For One Small Change, I thought about just continuing with January's goals, since there's still plenty of work there, but I'm realizing the itch to recycle is growing. So sometime this month, I will be purchasing a cheap plastic bin for recyclables. When it fills up, I'll go to the disposal location on Philips. There's just no excuse to let it overflow or to put dirty stuff in the bin. That was kind of an issue last time, but now that I'm on this cleaning kick, there's no stopping me!

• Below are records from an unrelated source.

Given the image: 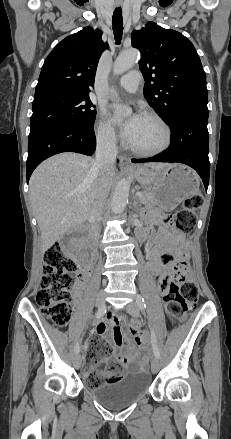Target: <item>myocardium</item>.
I'll return each mask as SVG.
<instances>
[{"label":"myocardium","mask_w":231,"mask_h":439,"mask_svg":"<svg viewBox=\"0 0 231 439\" xmlns=\"http://www.w3.org/2000/svg\"><path fill=\"white\" fill-rule=\"evenodd\" d=\"M144 117L156 121L162 127V129L164 131L163 143L160 146L153 148V149H139V148L131 146L130 144H128L127 147L133 153H135L139 156H144V157L155 156V155H158V154L166 151L170 147V145L172 143V129H171L170 125L167 123V121L156 112H151V111L145 112Z\"/></svg>","instance_id":"obj_1"}]
</instances>
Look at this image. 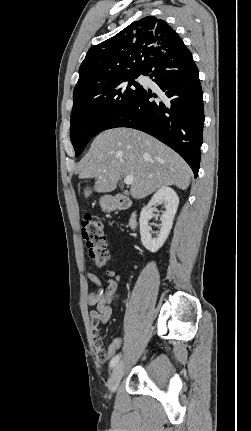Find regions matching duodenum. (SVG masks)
Listing matches in <instances>:
<instances>
[{
	"label": "duodenum",
	"instance_id": "410a0bca",
	"mask_svg": "<svg viewBox=\"0 0 251 431\" xmlns=\"http://www.w3.org/2000/svg\"><path fill=\"white\" fill-rule=\"evenodd\" d=\"M111 206L116 209L125 210L128 209L131 206V202L128 198L124 196H116ZM129 226L134 229L136 227V214L133 213L129 219Z\"/></svg>",
	"mask_w": 251,
	"mask_h": 431
}]
</instances>
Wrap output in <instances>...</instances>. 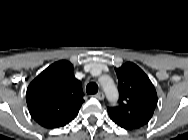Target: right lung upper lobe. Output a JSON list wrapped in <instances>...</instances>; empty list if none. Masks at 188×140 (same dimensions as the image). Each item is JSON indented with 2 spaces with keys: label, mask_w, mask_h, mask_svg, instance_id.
Listing matches in <instances>:
<instances>
[{
  "label": "right lung upper lobe",
  "mask_w": 188,
  "mask_h": 140,
  "mask_svg": "<svg viewBox=\"0 0 188 140\" xmlns=\"http://www.w3.org/2000/svg\"><path fill=\"white\" fill-rule=\"evenodd\" d=\"M27 105L31 116L45 128L68 124L84 102L80 81L68 61H58L46 68L28 86Z\"/></svg>",
  "instance_id": "right-lung-upper-lobe-1"
}]
</instances>
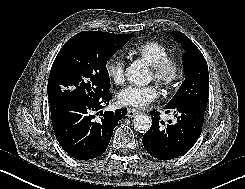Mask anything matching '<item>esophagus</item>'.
Segmentation results:
<instances>
[{"label": "esophagus", "mask_w": 245, "mask_h": 189, "mask_svg": "<svg viewBox=\"0 0 245 189\" xmlns=\"http://www.w3.org/2000/svg\"><path fill=\"white\" fill-rule=\"evenodd\" d=\"M138 113V111L136 110V109H132V108H130V109H128V111H127V117L128 118H132L134 115H136Z\"/></svg>", "instance_id": "esophagus-1"}]
</instances>
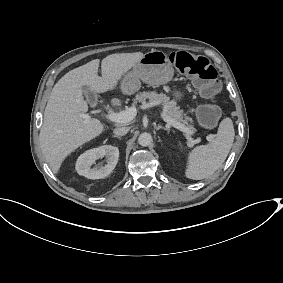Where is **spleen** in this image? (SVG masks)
Wrapping results in <instances>:
<instances>
[{
    "mask_svg": "<svg viewBox=\"0 0 283 283\" xmlns=\"http://www.w3.org/2000/svg\"><path fill=\"white\" fill-rule=\"evenodd\" d=\"M233 121L225 117L217 134L206 146H197L187 153L185 176L200 180L212 175L225 161L234 141Z\"/></svg>",
    "mask_w": 283,
    "mask_h": 283,
    "instance_id": "3e777b00",
    "label": "spleen"
}]
</instances>
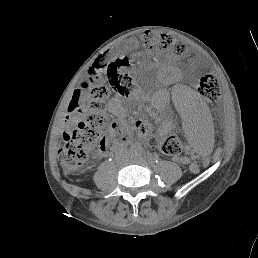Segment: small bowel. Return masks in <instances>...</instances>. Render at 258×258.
I'll return each mask as SVG.
<instances>
[{"label": "small bowel", "instance_id": "1", "mask_svg": "<svg viewBox=\"0 0 258 258\" xmlns=\"http://www.w3.org/2000/svg\"><path fill=\"white\" fill-rule=\"evenodd\" d=\"M136 45H137V41L135 39H132L128 42L126 48L132 49V48L136 47ZM178 160H180L181 162H184V163H187L189 161V159L186 157L178 158Z\"/></svg>", "mask_w": 258, "mask_h": 258}]
</instances>
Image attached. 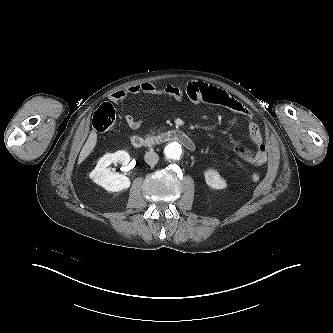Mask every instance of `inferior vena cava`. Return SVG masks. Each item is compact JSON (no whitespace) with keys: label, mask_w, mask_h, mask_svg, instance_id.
Returning <instances> with one entry per match:
<instances>
[{"label":"inferior vena cava","mask_w":333,"mask_h":333,"mask_svg":"<svg viewBox=\"0 0 333 333\" xmlns=\"http://www.w3.org/2000/svg\"><path fill=\"white\" fill-rule=\"evenodd\" d=\"M144 160L147 164L154 166L157 164V162L159 160V156L154 151H149L145 154Z\"/></svg>","instance_id":"1"}]
</instances>
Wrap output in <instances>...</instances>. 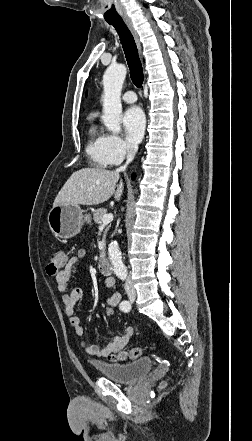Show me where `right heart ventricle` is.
<instances>
[{
    "label": "right heart ventricle",
    "instance_id": "obj_1",
    "mask_svg": "<svg viewBox=\"0 0 252 441\" xmlns=\"http://www.w3.org/2000/svg\"><path fill=\"white\" fill-rule=\"evenodd\" d=\"M86 154L92 164L97 167L105 168L111 165L105 150V135L98 129L94 122H91L88 129Z\"/></svg>",
    "mask_w": 252,
    "mask_h": 441
}]
</instances>
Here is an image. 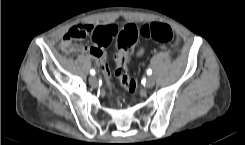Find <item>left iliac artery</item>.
<instances>
[{"label":"left iliac artery","mask_w":245,"mask_h":145,"mask_svg":"<svg viewBox=\"0 0 245 145\" xmlns=\"http://www.w3.org/2000/svg\"><path fill=\"white\" fill-rule=\"evenodd\" d=\"M147 74H148V75H151V74H152V70H151V69H148V70H147Z\"/></svg>","instance_id":"1"}]
</instances>
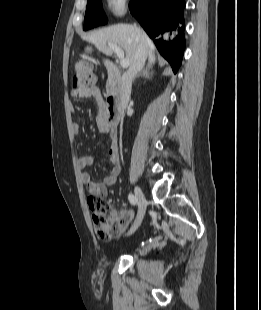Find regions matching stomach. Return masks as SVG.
Returning a JSON list of instances; mask_svg holds the SVG:
<instances>
[{
    "mask_svg": "<svg viewBox=\"0 0 261 310\" xmlns=\"http://www.w3.org/2000/svg\"><path fill=\"white\" fill-rule=\"evenodd\" d=\"M86 51H87V52L91 51V47H87V48H86Z\"/></svg>",
    "mask_w": 261,
    "mask_h": 310,
    "instance_id": "1",
    "label": "stomach"
}]
</instances>
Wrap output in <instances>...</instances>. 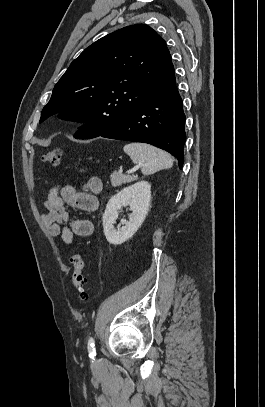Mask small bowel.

Well, that's the hope anyway :)


So January was purging, February will be recycling. And spreading out the cleaning. Cool.


I discovered Cold Antler Farm this week, and it's awakened something inside of me. Where has she been all my 30s? I wake up in the morning and think about being grumpy or rolling over for another 15, and then I think, suck it up, she's been up for 2 hours already and the animals are fed. I'm realizing what I want is a hobby farm. I don't aspire to huge numbers of livestock...just some sheep for wool, chickens for eggs, a large garden. Dogs too, big ones :)


But for now, catching up and getting us moved. I'm doing the taxes this weekend, and gods willing, will catch up and stop the damn borrowing cycle we've been on for over a year. The relief that will bring...

Monday, February 01, 2010

New week

One Small Change update coming soon.....

for now, have totally fallen in love with yet another blog...

My name is Melanie and I have barnheart.